P-Anca Positive Vasculitis ,chronic Kidney Disease and Association with Cocaine

Case Presentation:

A 28-year old African American male presented with flu-like symptoms and hematuria of one month duration.  Patient finally visited the ER when he developed generalized aching pain. Patient admitted to cocaine and marijuana use for more than 10 years.  On exam he was hypertensive with physical findings that were otherwise unremarkable.
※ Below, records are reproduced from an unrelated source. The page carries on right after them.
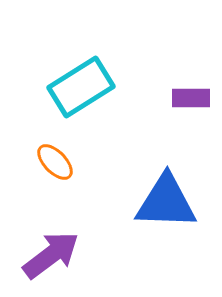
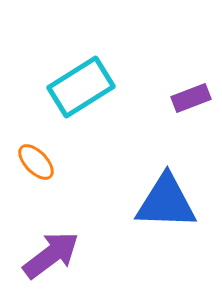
purple rectangle: rotated 21 degrees counterclockwise
orange ellipse: moved 19 px left
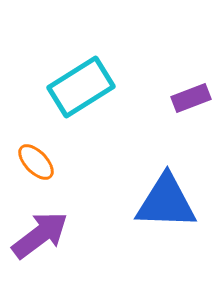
purple arrow: moved 11 px left, 20 px up
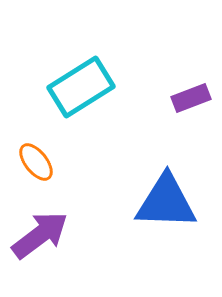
orange ellipse: rotated 6 degrees clockwise
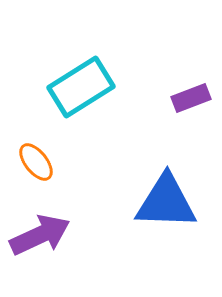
purple arrow: rotated 12 degrees clockwise
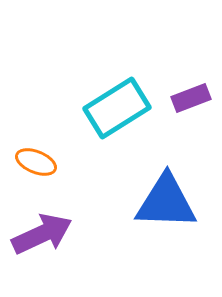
cyan rectangle: moved 36 px right, 21 px down
orange ellipse: rotated 30 degrees counterclockwise
purple arrow: moved 2 px right, 1 px up
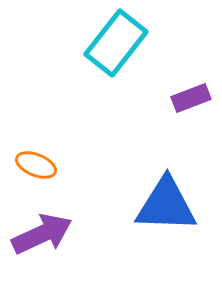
cyan rectangle: moved 1 px left, 65 px up; rotated 20 degrees counterclockwise
orange ellipse: moved 3 px down
blue triangle: moved 3 px down
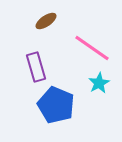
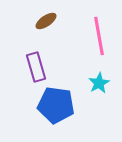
pink line: moved 7 px right, 12 px up; rotated 45 degrees clockwise
blue pentagon: rotated 15 degrees counterclockwise
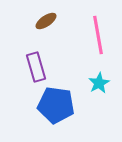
pink line: moved 1 px left, 1 px up
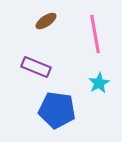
pink line: moved 3 px left, 1 px up
purple rectangle: rotated 52 degrees counterclockwise
blue pentagon: moved 1 px right, 5 px down
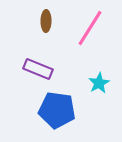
brown ellipse: rotated 55 degrees counterclockwise
pink line: moved 5 px left, 6 px up; rotated 42 degrees clockwise
purple rectangle: moved 2 px right, 2 px down
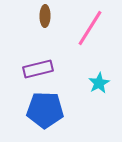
brown ellipse: moved 1 px left, 5 px up
purple rectangle: rotated 36 degrees counterclockwise
blue pentagon: moved 12 px left; rotated 6 degrees counterclockwise
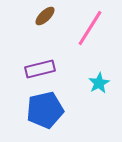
brown ellipse: rotated 45 degrees clockwise
purple rectangle: moved 2 px right
blue pentagon: rotated 15 degrees counterclockwise
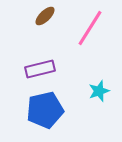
cyan star: moved 8 px down; rotated 10 degrees clockwise
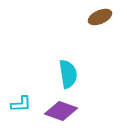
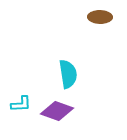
brown ellipse: rotated 25 degrees clockwise
purple diamond: moved 4 px left
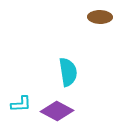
cyan semicircle: moved 2 px up
purple diamond: rotated 8 degrees clockwise
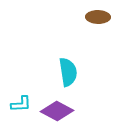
brown ellipse: moved 2 px left
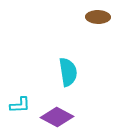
cyan L-shape: moved 1 px left, 1 px down
purple diamond: moved 6 px down
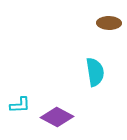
brown ellipse: moved 11 px right, 6 px down
cyan semicircle: moved 27 px right
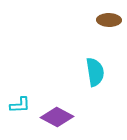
brown ellipse: moved 3 px up
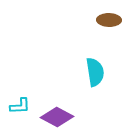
cyan L-shape: moved 1 px down
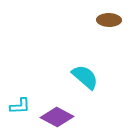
cyan semicircle: moved 10 px left, 5 px down; rotated 40 degrees counterclockwise
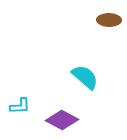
purple diamond: moved 5 px right, 3 px down
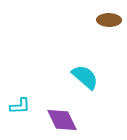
purple diamond: rotated 36 degrees clockwise
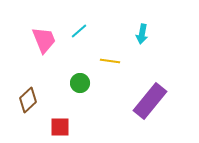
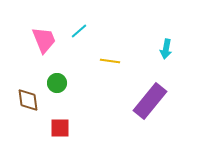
cyan arrow: moved 24 px right, 15 px down
green circle: moved 23 px left
brown diamond: rotated 55 degrees counterclockwise
red square: moved 1 px down
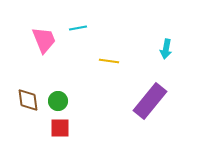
cyan line: moved 1 px left, 3 px up; rotated 30 degrees clockwise
yellow line: moved 1 px left
green circle: moved 1 px right, 18 px down
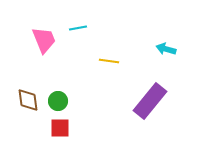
cyan arrow: rotated 96 degrees clockwise
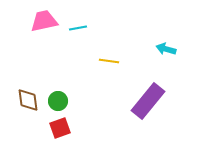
pink trapezoid: moved 19 px up; rotated 80 degrees counterclockwise
purple rectangle: moved 2 px left
red square: rotated 20 degrees counterclockwise
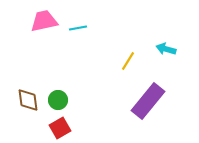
yellow line: moved 19 px right; rotated 66 degrees counterclockwise
green circle: moved 1 px up
red square: rotated 10 degrees counterclockwise
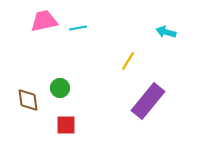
cyan arrow: moved 17 px up
green circle: moved 2 px right, 12 px up
red square: moved 6 px right, 3 px up; rotated 30 degrees clockwise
Three years prior, the patient developed hematuria and renal insufficiency (creatinine 1.6 mg/dl) associated with proteinuria and a rash. Skin biopsy showed leukocytoclastic vasculitis; renal pathology was consistent with glomerulopathy supportive of thrombotic microangiopathy.  On the current visit, massive proteinuria with a creatinine of 29.9 mg/dl was present.  UDS was positive for THC and cocaine.  Ultrasound showed normal kidney size with marked increased echogenicity. After admission, the patient experienced hemoptysis for which chest CT scan showed bilateral alveolar infiltrates.  Subsequent bronchoscopy was negative except for findings of upper airway edema.  Hemodialysis was initiated along with empiric treatment with high dose prednisolone given impression of vasculitis with multisystem involvement.  Pertinent laboratory workup included positive ANA and p-ANCA at 1:640. C-ANCA and atypical p-ANCA were negative. Additionally noted were positive MPO with negative PR3 and rapid HIV tests.  Repeat renal biopsy showed chronic focal segmental glomerulosclerosis with features of the collapsing variant of FGS.

Discussion:

This case illustrates a disease entity with generalized systemic symptoms, predominant renal and pulmonary manifestations along with skin lesions and a positive p-ANCA. The finding of an elevated ANCA titer predicts vasculitis with 98% accuracy. All the above features can be explained by cocaine-induced vasculitis or systemic vasculitis. Systemic vasculitis, such as microscopic polyangiitis, is unlikely due to the rapid progression of renal insufficiency and the pathology manifest on renal and skin biopsies.  In the context of continued cocaine use, the above features favor cocaine-associated vasculitis. The pathophysiologic basis for cocaine-related renal injury involves renal hemodynamic changes, glomerular matrix synthesis and degradation, oxidative stress and the induction of renal atherogenesis.  Cocaine-associated vasculitis can cause glomerulonephritis, but it is not clear whether it can progress to the collapsing variant of FSGS.  It is plausible, however, that unabated cocaine use could lead to a rapid progression of chronic kidney disease.

Conclusions:

Cocaine-associated vasculitis is an increasingly reported phenomenon. The extent of its clinical phenotype has yet to be fully characterized. Our case demonstrates one variant of vasculitis reported in association with cocaine products which mimics other primary rheumatic diseases. Cocaine use and related clinical entities remain to be the subject of several government-issued public health advisories.